[TASK PROMPT] Word for word, repeat the entries, minus the pictures.

GIVEN RECORDS START

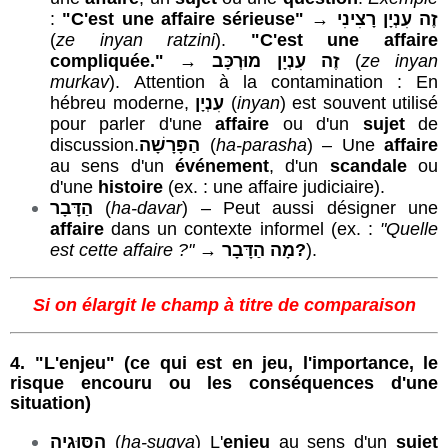
:
"C'est une affaire sérieuse"
→
זֶה עִנְיָן רָצִינִי
(
ze inyan ratzini
).
"C'est une
affaire
compliquée."
→
זֶה עִנְיָן מוּרְכָּב
(
ze inyan
murkav
). Attention à la contamination : En
hébreu moderne,
עִנְיָן
(
inyan
) est souvent utilisé
pour parler d'une
affaire
ou d'un
sujet
de
discussion.
הַפָּרָשָׁה
(
ha-parasha
) – Une
affaire
au sens d'un
événement
, d'un
scandale
ou
d'une
histoire
(ex. : une affaire judiciaire).
הַדָּבָר
(
ha-davar
) – Peut aussi désigner une
affaire
dans un contexte informel (ex. :
"Quelle
est cette affaire ?"
→
מָה הַדָּבָר?
).
Si on élargit le champ à titre de comparaison
4.
"L'enjeu"
(ce qui est en jeu, l'importance, le
risque encouru ou les conséquences d'une
situation)
הַסּוּגְיָה
(
ha-sugya
) L'
enjeu
au sens d'un
sujet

GIVEN RECORDS END

[ANSWER BOX]
:
"C'est une affaire sérieuse"
→
זֶה עִנְיָן רָצִינִי
(
ze inyan ratzini
).
"C'est une
affaire
compliquée."
→
זֶה עִנְיָן מוּרְכָּב
(
ze inyan
murkav
). Attention à la contamination : En
hébreu moderne,
עִנְיָן
(
inyan
) est souvent utilisé
pour parler d'une
affaire
ou d'un
sujet
de
discussion.
הַפָּרָשָׁה
(
ha-parasha
) – Une
affaire
au sens d'un
événement
, d'un
scandale
ou
d'une
histoire
(ex. : une affaire judiciaire).
הַדָּבָר
(
ha-davar
) – Peut aussi désigner une
affaire
dans un contexte informel (ex. :
"Quelle
est cette affaire ?"
→
מָה הַדָּבָר?
).
Si on élargit le champ à titre de comparaison
4.
"L'enjeu"
(ce qui est en jeu, l'importance, le
risque encouru ou les conséquences d'une
situation)
הַסּוּגְיָה
(
ha-sugya
) L'
enjeu
au sens d'un
sujet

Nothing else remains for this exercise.